Exercise goal - Except for the pictures, reproduce the records word for word.
____ Data extracts
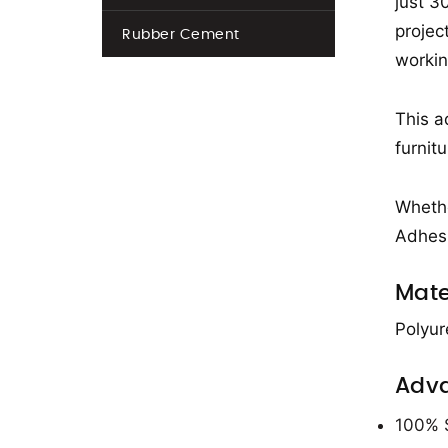
just 3
projec
Rubber Cement
workin
This a
furnitu
Whethe
Adhesi
Mate
Polyur
Adv
100% S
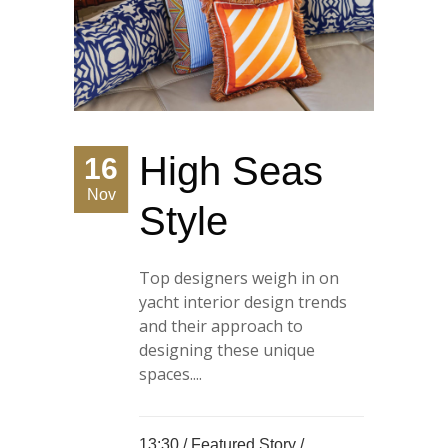
High Seas
16
Nov
Style
Top designers weigh in on
yacht interior design trends
and their approach to
designing these unique
spaces....
13:30 /
Featured Story
/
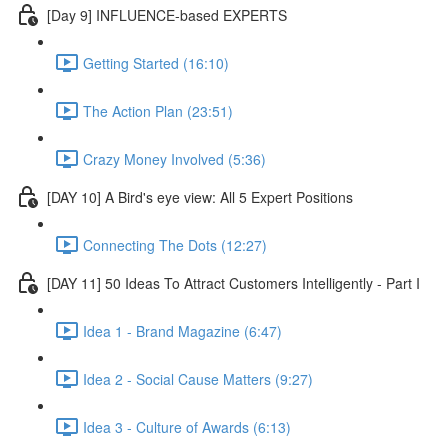
[Day 9] INFLUENCE-based EXPERTS
Getting Started (16:10)
The Action Plan (23:51)
Crazy Money Involved (5:36)
[DAY 10] A Bird's eye view: All 5 Expert Positions
Connecting The Dots (12:27)
[DAY 11] 50 Ideas To Attract Customers Intelligently - Part I
Idea 1 - Brand Magazine (6:47)
Idea 2 - Social Cause Matters (9:27)
Idea 3 - Culture of Awards (6:13)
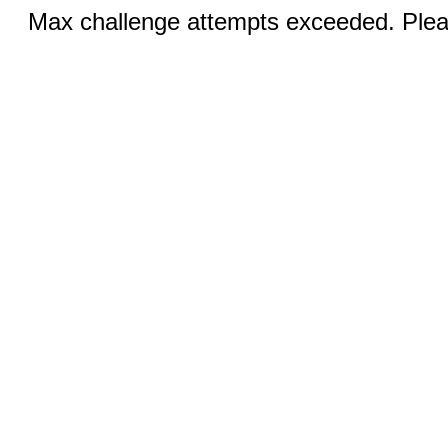
Max challenge attempts exceeded. Pleas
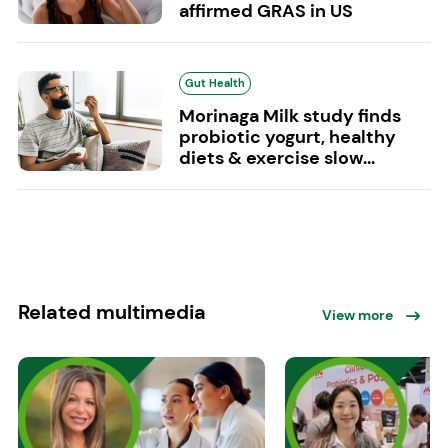
affirmed GRAS in US
Gut Health
Morinaga Milk study finds
probiotic yogurt, healthy
diets & exercise slow...
Related multimedia
View more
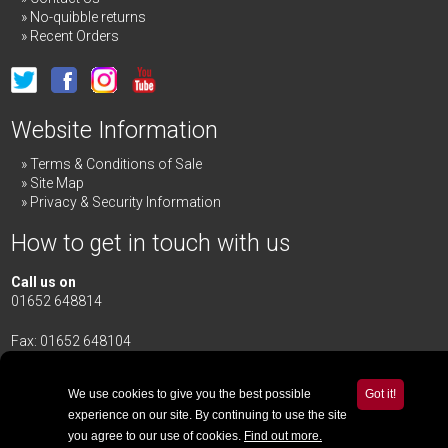
No-quibble returns
Recent Orders
Website Information
Terms & Conditions of Sale
Site Map
Privacy & Security Information
How to get in touch with us
Call us on
01652 648814
Fax: 01652 648104
Merrick & Day Ltd
Redbourne Road,
Redbourne
We use cookies to give you the best possible
Got it!
Gainsborough,
Lincolnshire
,
DN21 4TG
experience on our site. By continuing to use the site
you agree to our use of cookies.
Find out more.
Email Us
________
Expected answer -
just 3
projec
Rubber Cement
workin
This a
furnitu
Whethe
Adhesi
Mate
Polyur
Adv
100% S
High Seas
16
Nov
Style
Top designers weigh in on
yacht interior design trends
and their approach to
designing these unique
spaces....
13:30 /
Featured Story
/
[Day 9] INFLUENCE-based EXPERTS
Getting Started (16:10)
The Action Plan (23:51)
Crazy Money Involved (5:36)
[DAY 10] A Bird's eye view: All 5 Expert Positions
Connecting The Dots (12:27)
[DAY 11] 50 Ideas To Attract Customers Intelligently - Part I
Idea 1 - Brand Magazine (6:47)
Idea 2 - Social Cause Matters (9:27)
Idea 3 - Culture of Awards (6:13)
Max challenge attempts exceeded. Pleas
affirmed GRAS in US
Gut Health
Morinaga Milk study finds
probiotic yogurt, healthy
diets & exercise slow...
Related multimedia
View more
No-quibble returns
Recent Orders
Website Information
Terms & Conditions of Sale
Site Map
Privacy & Security Information
How to get in touch with us
Call us on
01652 648814
Fax: 01652 648104
Merrick & Day Ltd
Redbourne Road,
Redbourne
We use cookies to give you the best possible
Got it!
Gainsborough,
Lincolnshire
,
DN21 4TG
experience on our site. By continuing to use the site
you agree to our use of cookies.
Find out more.
Email Us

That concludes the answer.